Using Pearson correlation to select features

We have actually looked at correlations in this book already, but not in the context of feature selection. We already know that we can invoke a correlation calculation in pandas by calling the following method:

credit_card_default.corr()

The output of the preceding code produces is the following:

As a continuation of the preceding table we have:

The Pearson correlation coefficient (which is the default for pandas) measures the linear relationship between columns. The value of the coefficient varies between -1 and +1, where 0 implies no correlation between them. Correlations closer to -1 or +1 imply an extremely strong linear relationship. 

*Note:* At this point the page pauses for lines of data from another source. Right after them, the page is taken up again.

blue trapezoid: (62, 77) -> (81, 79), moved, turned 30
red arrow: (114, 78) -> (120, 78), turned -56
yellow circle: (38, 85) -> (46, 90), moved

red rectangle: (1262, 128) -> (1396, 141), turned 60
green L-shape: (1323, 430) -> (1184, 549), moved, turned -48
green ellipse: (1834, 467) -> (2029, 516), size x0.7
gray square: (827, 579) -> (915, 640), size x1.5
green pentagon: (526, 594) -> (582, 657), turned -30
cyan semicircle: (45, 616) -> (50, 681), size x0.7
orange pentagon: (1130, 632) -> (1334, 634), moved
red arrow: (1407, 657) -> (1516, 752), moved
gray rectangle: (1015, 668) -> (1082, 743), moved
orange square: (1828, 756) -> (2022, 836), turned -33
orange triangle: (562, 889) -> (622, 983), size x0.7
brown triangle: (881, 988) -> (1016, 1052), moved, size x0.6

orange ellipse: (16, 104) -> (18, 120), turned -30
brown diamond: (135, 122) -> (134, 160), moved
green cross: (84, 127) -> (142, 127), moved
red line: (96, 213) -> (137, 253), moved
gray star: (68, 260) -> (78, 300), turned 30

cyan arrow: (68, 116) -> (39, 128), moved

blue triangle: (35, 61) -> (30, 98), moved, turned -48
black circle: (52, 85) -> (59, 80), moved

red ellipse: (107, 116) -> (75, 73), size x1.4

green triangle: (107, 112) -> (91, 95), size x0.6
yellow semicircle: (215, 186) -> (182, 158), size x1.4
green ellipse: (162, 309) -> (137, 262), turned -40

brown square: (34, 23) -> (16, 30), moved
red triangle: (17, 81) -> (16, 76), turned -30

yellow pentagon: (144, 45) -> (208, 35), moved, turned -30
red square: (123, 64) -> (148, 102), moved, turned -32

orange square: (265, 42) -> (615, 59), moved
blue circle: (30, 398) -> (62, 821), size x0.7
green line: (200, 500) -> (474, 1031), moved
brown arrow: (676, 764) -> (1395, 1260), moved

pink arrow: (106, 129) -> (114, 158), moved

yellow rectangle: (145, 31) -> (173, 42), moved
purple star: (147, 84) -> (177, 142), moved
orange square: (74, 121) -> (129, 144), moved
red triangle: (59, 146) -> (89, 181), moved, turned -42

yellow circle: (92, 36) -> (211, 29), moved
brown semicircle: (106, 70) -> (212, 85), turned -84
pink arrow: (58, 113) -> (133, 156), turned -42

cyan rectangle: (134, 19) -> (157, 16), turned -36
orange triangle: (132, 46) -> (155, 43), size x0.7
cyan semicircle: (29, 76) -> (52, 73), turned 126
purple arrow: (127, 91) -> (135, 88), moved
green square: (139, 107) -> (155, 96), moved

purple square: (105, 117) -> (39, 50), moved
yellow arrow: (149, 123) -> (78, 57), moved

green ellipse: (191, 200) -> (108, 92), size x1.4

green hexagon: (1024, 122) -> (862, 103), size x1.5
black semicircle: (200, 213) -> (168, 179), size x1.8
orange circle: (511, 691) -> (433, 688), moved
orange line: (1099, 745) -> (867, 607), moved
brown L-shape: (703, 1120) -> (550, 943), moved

It is worth noting that Pearson’s correlation generally requires that each column be normally distributed (which we are not assuming). We can also largely ignore this requirement because our dataset is large (over 500 is the threshold).

The pandas .corr() method calculates a Pearson correlation coefficient for every column versus every other column. This 24 column by 24 row matrix is very unruly, and in the past, we used heatmaps to try and make the information more digestible:

# using seaborn to generate heatmaps
import seaborn as sns
import matplotlib.style as style
# Use a clean stylizatino for our charts and graphs
style.use('fivethirtyeight')

sns.heatmap(credit_card_default.corr())

The heatmap generated will be as follows:

Note that the heatmap function automatically chose the most correlated features to show us. That being said, we are, for the moment, concerned with the features correlations to the response variable. We will assume that the more correlated a feature is to the response, the more useful it will be. Any feature that is not as strongly correlated will not be as useful to us.

Correlation coefficients are also used to determine feature interactions and redundancies. A key method of reducing overfitting in machine learning is spotting and removing these redundancies. We will be tackling this problem in our model-based selection methods.

Let's isolate the correlations between the features and the response variable, using the following code:

# just correlations between every feature and the response
credit_card_default.corr()['default payment next month']

LIMIT_BAL -0.153520 SEX -0.039961 EDUCATION 0.028006 MARRIAGE -0.024339 AGE 0.013890 PAY_0 0.324794 PAY_2 0.263551 PAY_3 0.235253 PAY_4 0.216614 PAY_5 0.204149 PAY_6 0.186866 BILL_AMT1 -0.019644 BILL_AMT2 -0.014193 BILL_AMT3 -0.014076 BILL_AMT4 -0.010156 BILL_AMT5 -0.006760 BILL_AMT6 -0.005372 PAY_AMT1 -0.072929 PAY_AMT2 -0.058579 PAY_AMT3 -0.056250 PAY_AMT4 -0.056827 PAY_AMT5 -0.055124 PAY_AMT6 -0.053183 default payment next month 1.000000

We can ignore the final row, as is it is the response variable correlated perfectly to itself. We are looking for features that have correlation coefficient values close to -1 or +1. These are the features that we might assume are going to be useful. Let's use pandas filtering to isolate features that have at least .2 correlation (positive or negative).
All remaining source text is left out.